According to the WaterAid organization, 21 million people do not have access to clean water in their households. Currently, hardly 20% of Pakistan’s total population can utilize non-polluted water. The remaining 80% of the population still consumes water that is highly polluted and contaminated by sewage, industrial waste, pesticides, and fertilizers.
There are multiple components to the problems regarding water in Pakistan such as climate change, mismanagement of resources, and a lack of resolution-based decisions. The global environment is altering its course because of nature, due to the contribution of human engagement in natural resources. The unbalanced equilibrium is leading to unexpected weather changes and climate variations. This results in the phenomena of climate change and produces several consequences such as flooding, prolonged droughts, and unpredictable rainfall.
Another factor contributing to the water crisis is the inefficient management devices employed by water-related institutions and authorities. Water is abundant in the provinces of Sindh and Punjab, however, due to a deficiency of leadership skills; water availability is in crisis.
There is a dire need for effective policy planning and implementation surrounding the issues of water, including devising ways to secure water for forthcoming generations. The obstacle is that this crisis is not looked upon as an emergency but as another problem amongst the others in the vast pond of issues in Pakistan.
Pakistan’s fundamental portion of the economy is highly dependent on the agriculture industry. The country relies on agriculture sector activities to prosper the economy and bring more growth. This requires a constant supply of water and this process is essential to the output of all types of industries too.
To put in simple words, without water, there is the only downfall from every aspect of the economy. The ongoing water crisis serves as a reminder for authorities to properly formulate strategies and provide results that ensure the supplies of water will not show a further shortage but secure more water for consumers.
In 2021, Pakistan has already witnessed the consequences of the mismanagement of resources. Recently, A spokesperson from the Balochistan government named Liaquat Shahwani warned that the province will block the supply of Balochistan to Karachi from the Hub Dam if Balochistan’s share of water is continued to be plundered.Liaquat Shahwani stated,”The province received 44 % less water in the month in comparison to the last month in which Balochistan received 34 % less water than its share” .

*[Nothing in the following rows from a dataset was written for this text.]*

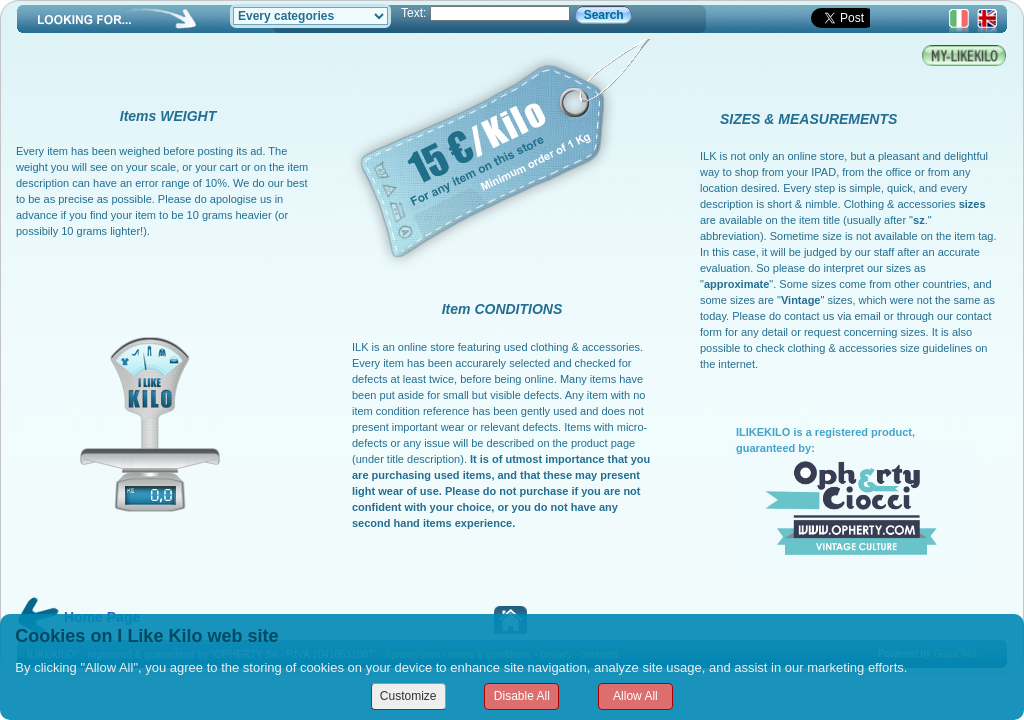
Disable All (522, 696)
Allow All (635, 696)
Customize (408, 696)
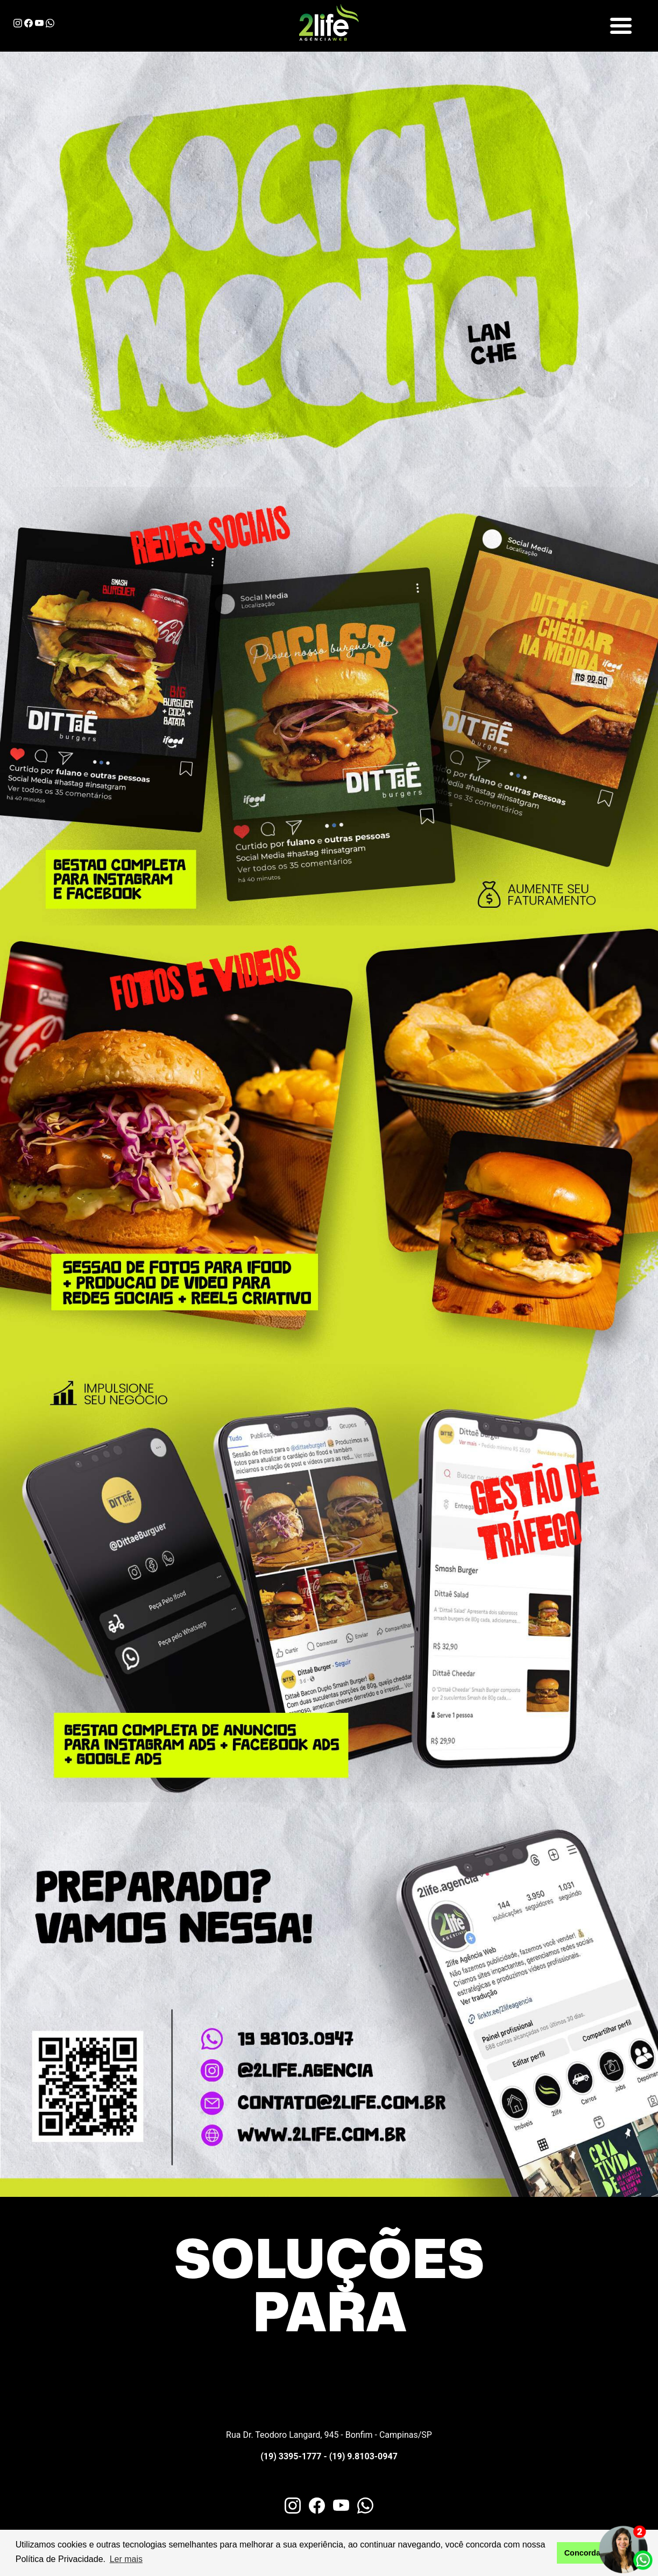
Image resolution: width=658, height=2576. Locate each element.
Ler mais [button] (126, 2559)
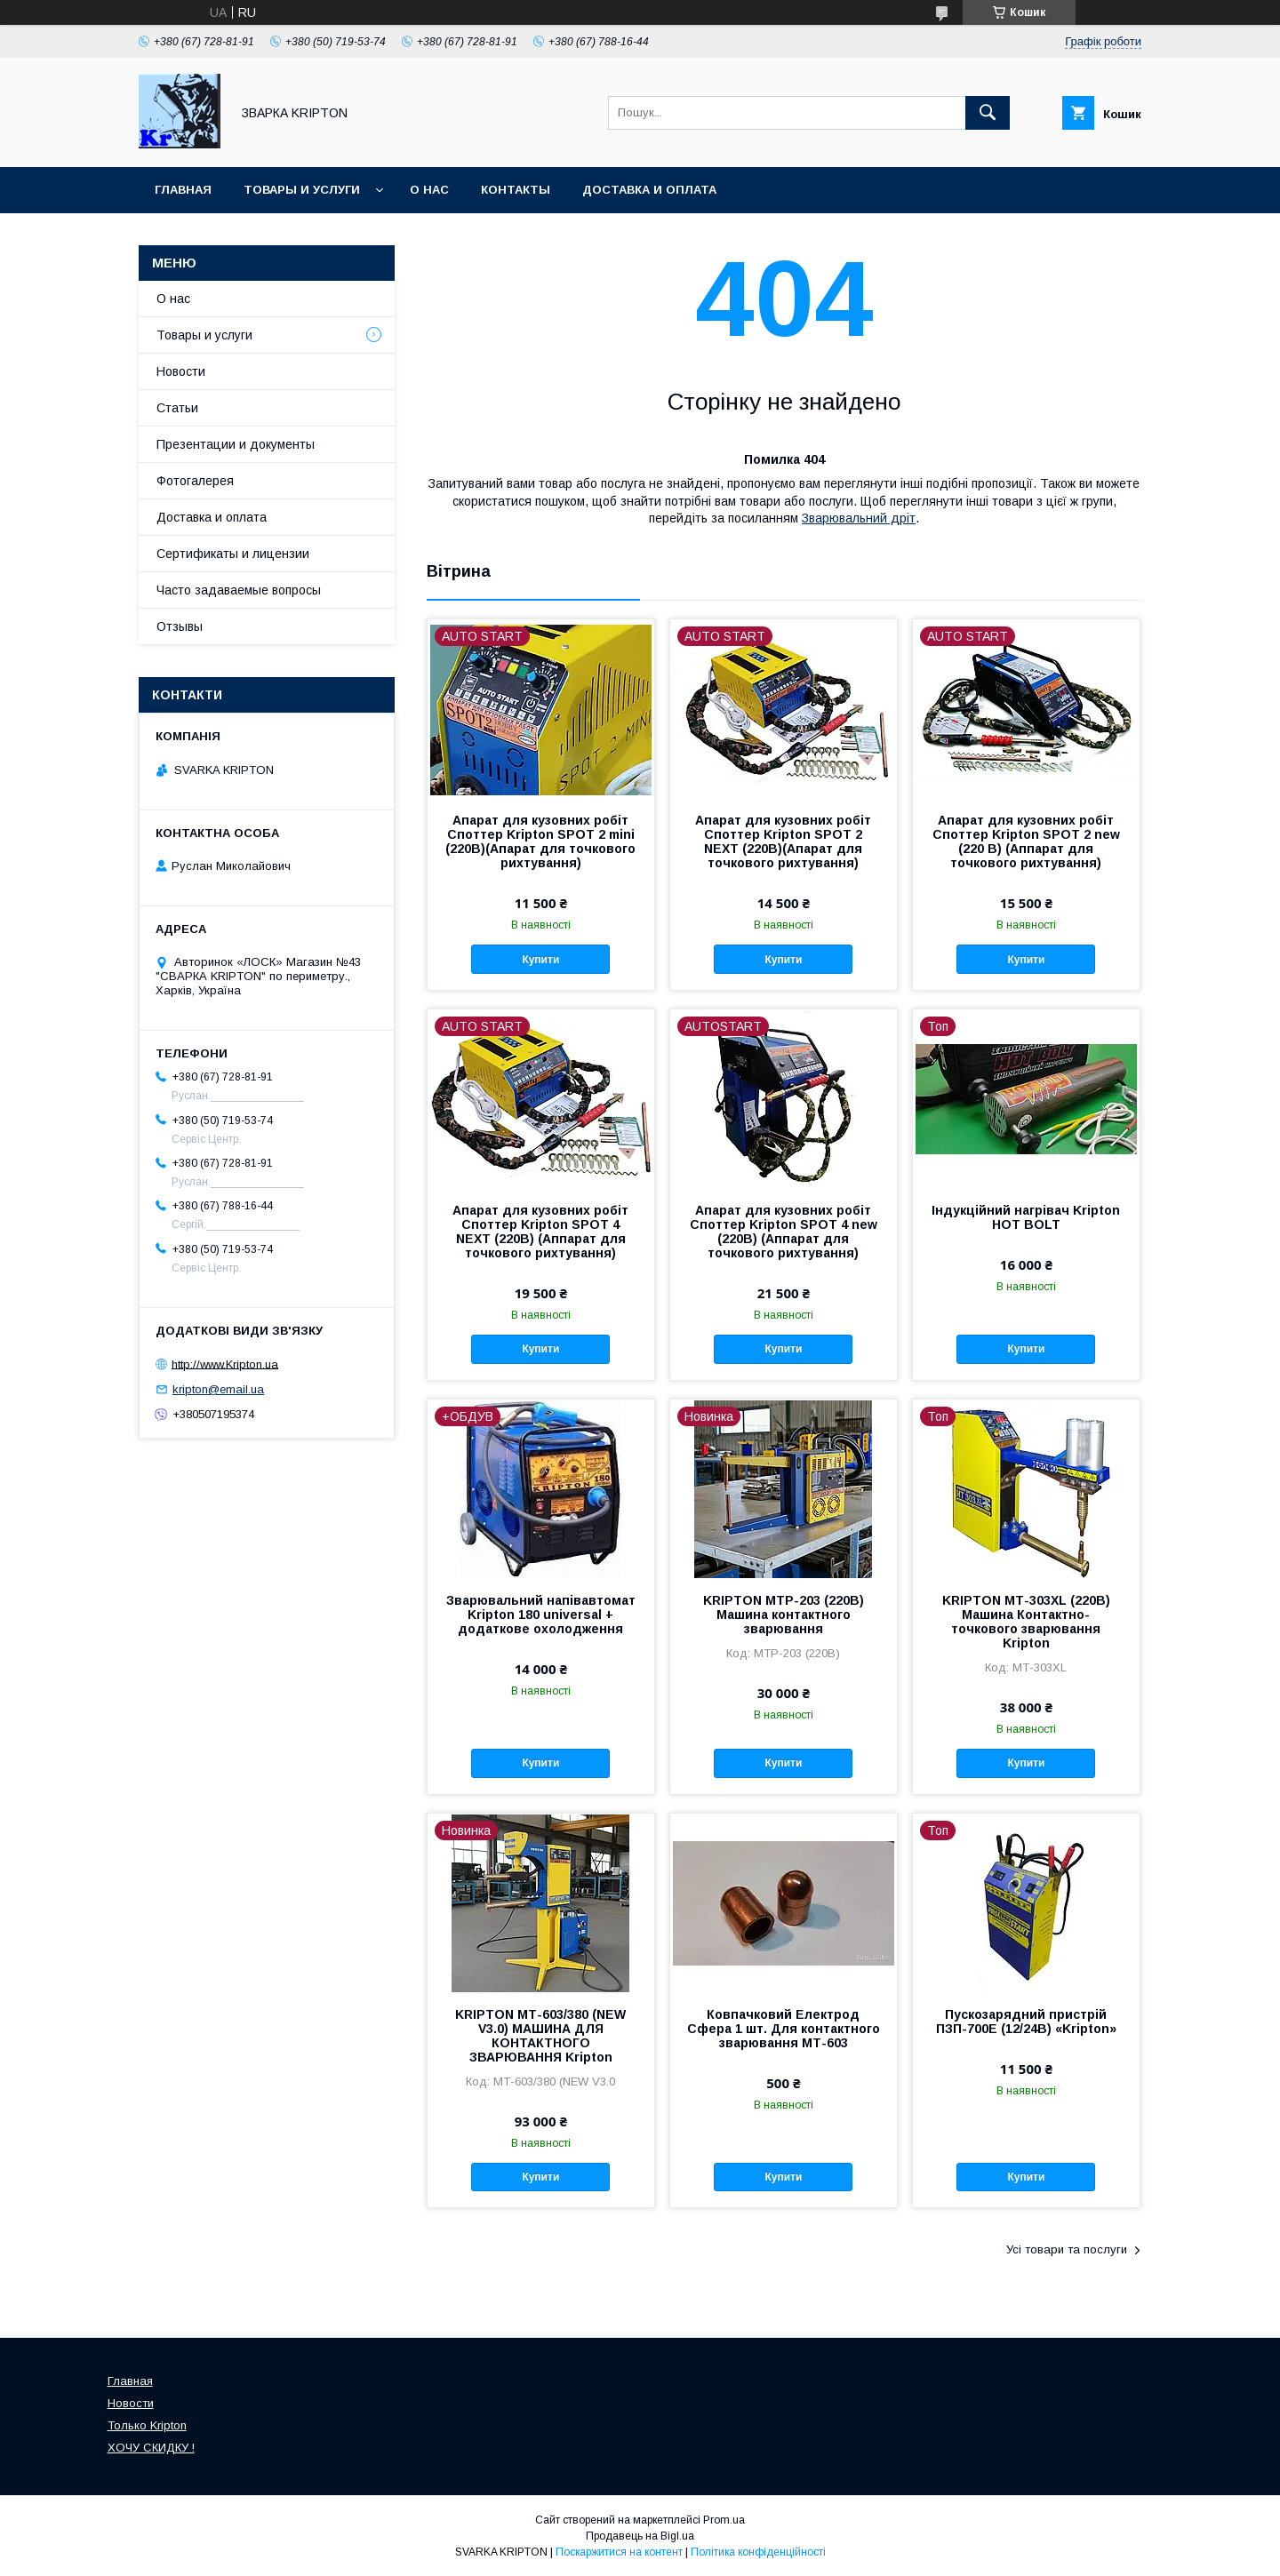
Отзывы (179, 626)
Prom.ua (724, 2520)
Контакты (515, 189)
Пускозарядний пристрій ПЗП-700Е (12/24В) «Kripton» (1026, 2021)
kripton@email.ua (218, 1389)
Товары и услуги (302, 189)
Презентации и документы (235, 444)
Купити (540, 959)
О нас (429, 189)
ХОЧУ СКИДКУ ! (151, 2447)
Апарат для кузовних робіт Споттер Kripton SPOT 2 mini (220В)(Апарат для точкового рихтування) (540, 841)
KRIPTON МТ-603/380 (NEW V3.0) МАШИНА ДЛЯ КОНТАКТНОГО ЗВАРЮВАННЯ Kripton (540, 2035)
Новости (180, 371)
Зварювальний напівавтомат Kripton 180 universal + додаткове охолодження (541, 1614)
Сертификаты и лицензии (232, 553)
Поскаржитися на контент (619, 2552)
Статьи (177, 408)
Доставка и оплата (649, 189)
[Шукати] (987, 113)
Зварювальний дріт (859, 518)
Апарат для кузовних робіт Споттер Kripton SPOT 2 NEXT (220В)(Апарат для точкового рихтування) (783, 841)
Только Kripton (147, 2425)
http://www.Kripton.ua (225, 1363)
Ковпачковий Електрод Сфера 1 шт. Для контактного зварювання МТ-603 (783, 2028)
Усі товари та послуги (1066, 2249)
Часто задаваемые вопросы (238, 590)
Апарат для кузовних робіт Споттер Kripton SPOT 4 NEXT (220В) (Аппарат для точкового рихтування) (540, 1231)
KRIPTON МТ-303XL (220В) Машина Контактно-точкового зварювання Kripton (1026, 1621)
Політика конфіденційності (758, 2552)
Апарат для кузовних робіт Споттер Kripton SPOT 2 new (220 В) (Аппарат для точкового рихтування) (1026, 841)
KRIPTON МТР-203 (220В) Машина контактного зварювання (783, 1614)
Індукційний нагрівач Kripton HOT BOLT (1026, 1217)
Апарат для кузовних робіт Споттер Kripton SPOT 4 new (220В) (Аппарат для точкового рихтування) (783, 1231)
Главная (183, 189)
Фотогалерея (195, 481)
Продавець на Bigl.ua (640, 2536)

There is a conflict between the Indus River System Authority (IRSA) members about the distribution of water in the provinces of Sindh and Punjab which has regressed into an unproductive debate with no resolutions for the water crisis. Ali Tauqeer Sheikh, an expert on climate change and development shared his views in a dawn article about the consequences of the inefficiency of water-related institutions.
He emphasizes that the authorities are more driven by initiating economic-based solutions of water-saving and efficiency. The decisions of the Water Apportionment Accord and Indus River System Authority both indicate the lack of solid outcomes from valid decision-making.
The WAA also regarded as the Water Apportionment Accord placed the policies for water allocation of 114.35 MAF amongst four regions, which is a high quantity figure. This quantity is not achievable unless there is an investment in big infrastructures such as reservoirs and dams. However, the agreements of this new reservoir and the management of scarcity of water were not brought into the light.
The other authority IRSA formulated a three-tier plan excluding KP and Balochistan and only including Punjab and Sindh in the agreement. However, in the past 20 years, IRSA has not convinced Sindh to join the agreement. Thus, it is vital IRSA finds a new methodology to resolve the water crisis, and utilize advanced technology and data gathering techniques to devise valid and practical plans.
The water crisis is an issue that needs to be addressed and worked on at an urgent level. Water is the basis of all human life, and it is essential for the future of humans. Thus, its depletion and scarcity should be taken as an emergency that needs to be resolved with better planning and management. The only way to counteract water deficiency in the future is to act on the issue currently, or else the problem might become too far gone to be resolved, and produce drastic outcomes.